Analyses et décryptages

Hongrie : du changement pour les politiques éducatives, aussi !

En Hongrie, le conservateur Peter Magyar et son parti Tisza "Respect et liberté" ont remporté une large victoire, contre le premier ministre sortant, Viktor Orban, qui avait accaparé le pouvoir pendant 16 ans avec son parti Fidesz, et mené une politique dite "illibérale" s'attaquant notamment aux libertés publiques, à l'indépendance des médias et plus largement à l'état de droit. Dans l'éducation, les premières nominations et les premières mesures ont été bien accueillies par les syndicats enseignants. Retour sur ces 3 premiers mois de nouvelle ère avec Erszebet Nagy, du syndicat PDSZ, avec une interview écrite pour notre magazine trimestriel "Educ'mag".

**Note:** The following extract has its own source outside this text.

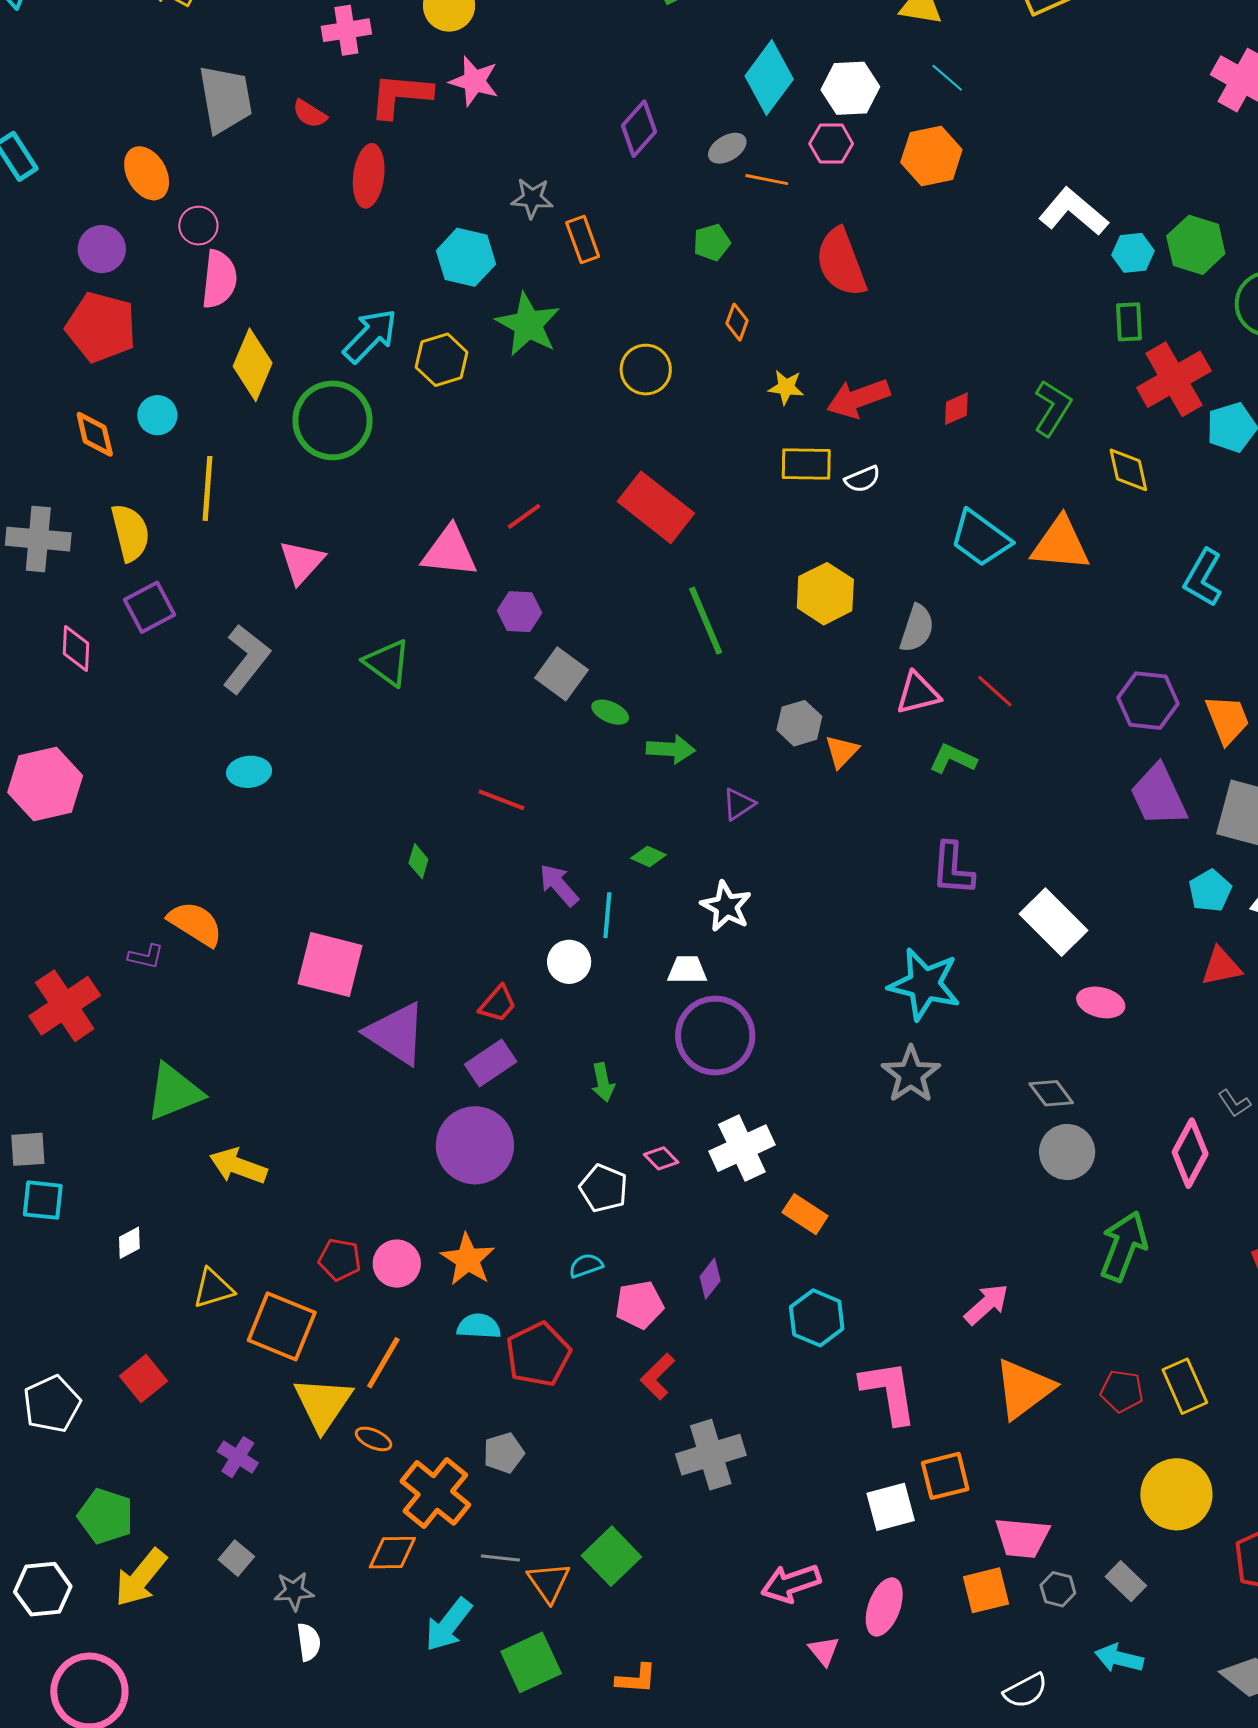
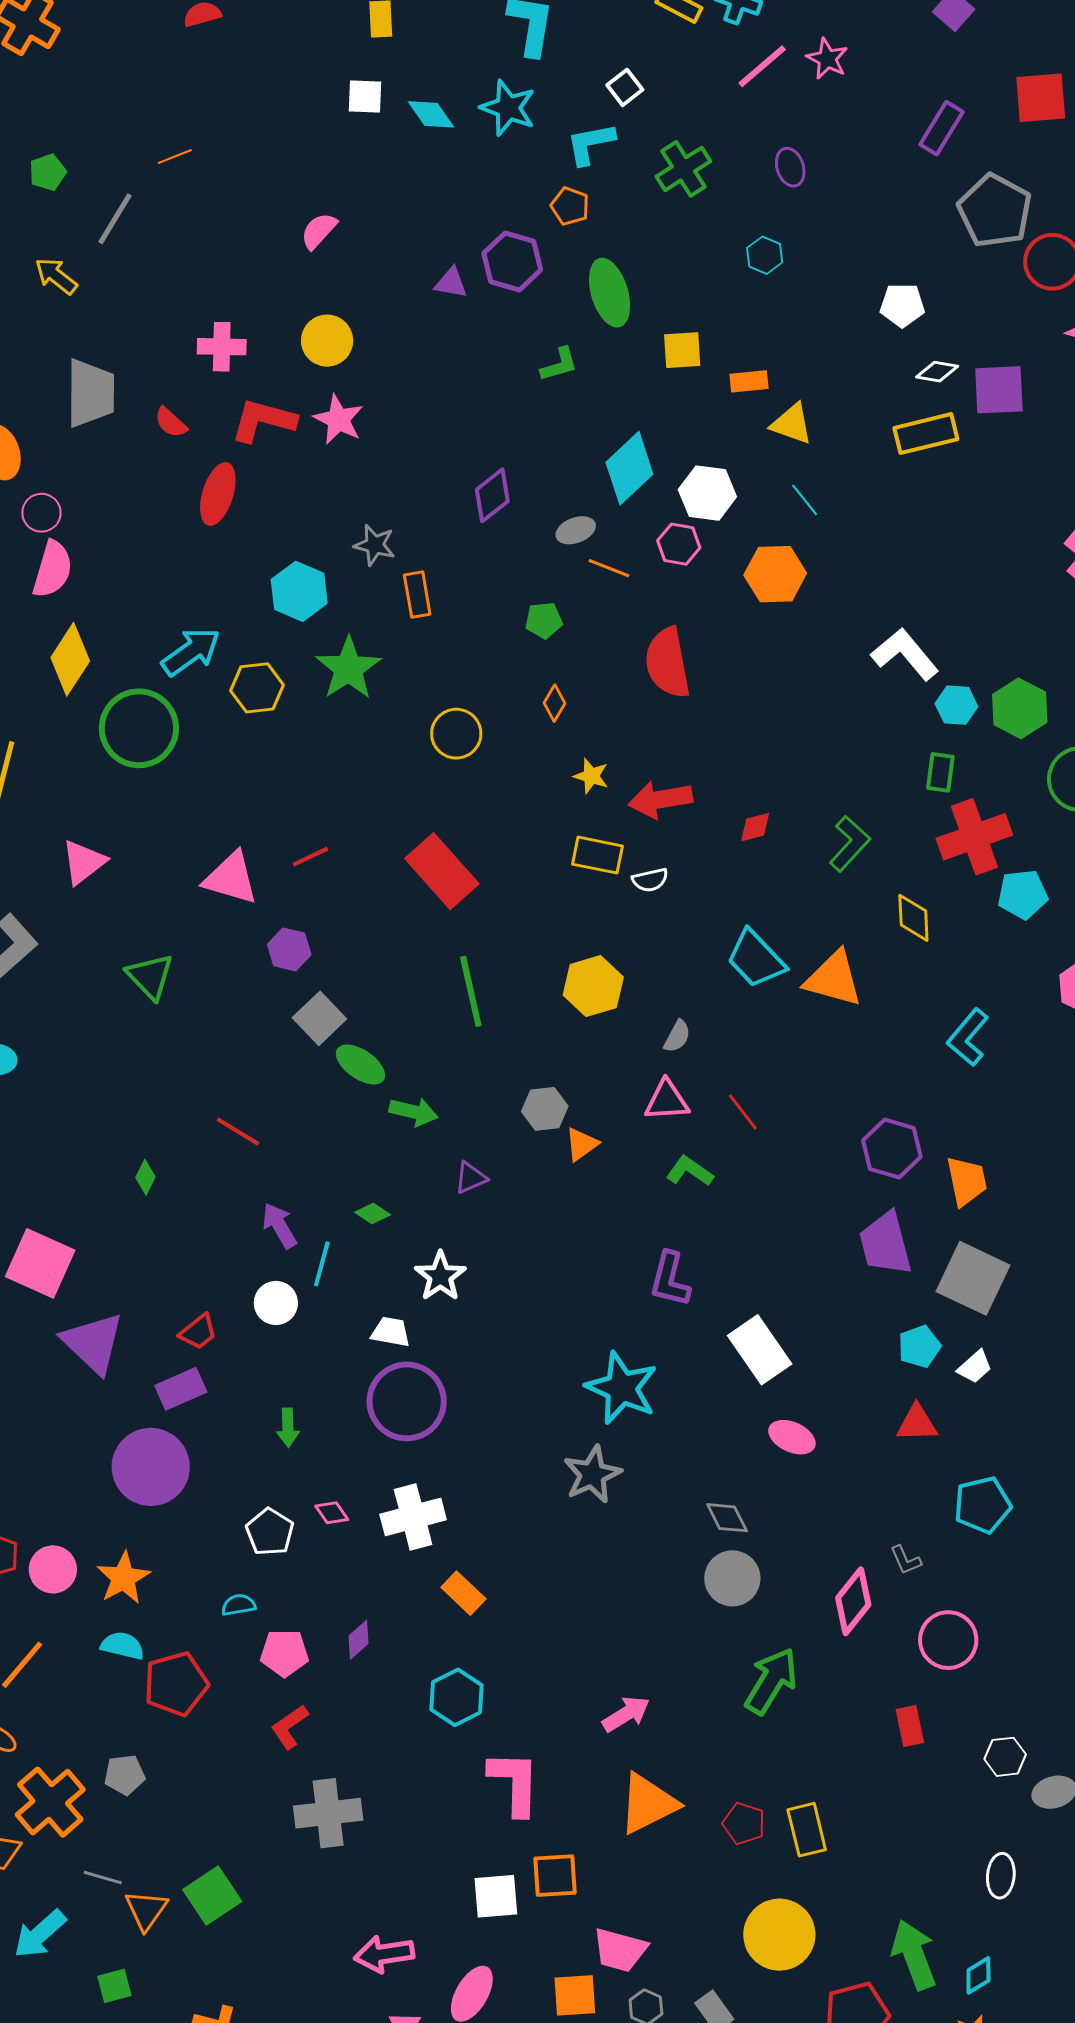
gray semicircle: (917, 628) -> (677, 1036), size x0.7
green ellipse: (610, 712) -> (361, 1065), size x1.4
green square: (531, 1662) -> (114, 1986), size x0.6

Educ’mag : Qu’est-ce qui a changé dans le secteur de l’éducation depuis l’arrivée du nouveau gouvernement ?

Erzsebet Nagy (PDSZ) : Pour l’enseignement public hongrois, la création, à nouveau, d’un ministère de l’Éducation indépendant constitue une avancée majeure. À sa tête a été nommé un chercheur reconnu dans le domaine de l’éducation, avec lequel le Syndicat démocratique des enseignants (PDSZ) avait déjà collaboré dans le cadre d’une étude sur la charge de travail des enseignants.

Par rapport aux années précédentes, un changement important est perceptible : le ministère et les responsables de l’éducation ne considèrent plus les syndicats et les organisations professionnelles comme des adversaires. Un dialogue a été engagé et de véritables consultations ont commencé.

Toutefois, nous ne sommes qu’au début du processus, et de nombreuses réformes restent à mener.

Retrouvez ici un article de notre site qui revenait sur la politique éducative de Viktor Orban, en 2023.

Quel est le programme éducatif du nouveau parti au pouvoir?

Le parti TISZA, qui a remporté les élections législatives avec une majorité des deux tiers, a formulé de nombreuses promesses en matière d’éducation. Les syndicats travaillent actuellement pour que ces engagements se traduisent par des mesures concrètes.

Parmi les premières décisions figure la suspension immédiate du système d’évaluation des performances des enseignants, largement considéré comme humiliant et excessivement subjectif. Par ailleurs, des modifications législatives sont en préparation afin de restaurer l’autonomie professionnelle des équipes pédagogiques. Les établissements pourront à nouveau décider de leur projet pédagogique et de leur règlement de fonctionnement. Ils retrouveront également le droit de donner leur avis sur les candidatures et les nominations des directeurs d’établissement.

Ces mesures constituent des premiers pas importants vers le rétablissement de la démocratie au sein des écoles. De nombreuses questions demeurent néanmoins ouvertes. Aucune décision définitive n’a encore été prise concernant l’avenir de la gouvernance et de la gestion des établissements scolaires.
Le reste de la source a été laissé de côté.